Problem requirements → Scan the data below for the string "Your". Show every line where it turns up.

(Page images and extracted text)
▽
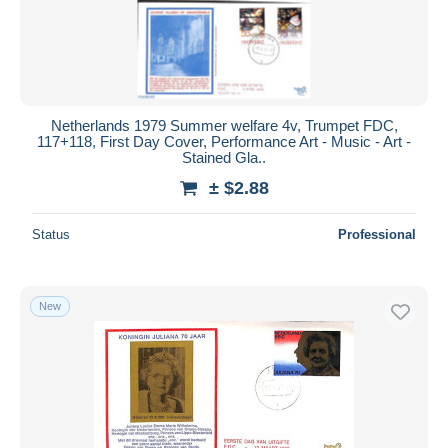
Netherlands 1979 Summer welfare 4v, Trumpet FDC,
117+118, First Day Cover, Performance Art - Music - Art -
Stained Gla..
± $2.88
Status
Professional
New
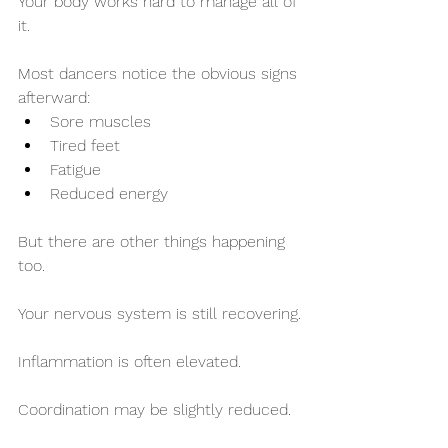
Your body works hard to manage all of 
it.
Most dancers notice the obvious signs 
afterward:
Sore muscles
Tired feet
Fatigue
Reduced energy
But there are other things happening 
too.
Your nervous system is still recovering.
Inflammation is often elevated.
Coordination may be slightly reduced.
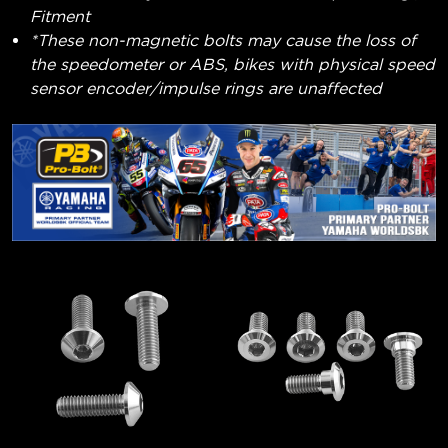
Fitment
*These non-magnetic bolts may cause the loss of
the speedometer or ABS, bikes with physical speed
sensor encoder/impulse rings are unaffected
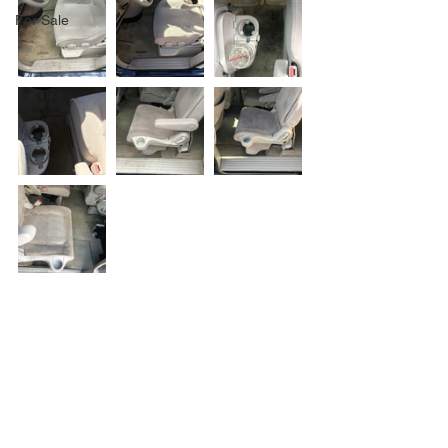
For Sale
△
Result of this task →
Your body works hard to manage all of 
Your nervous system is still recovering.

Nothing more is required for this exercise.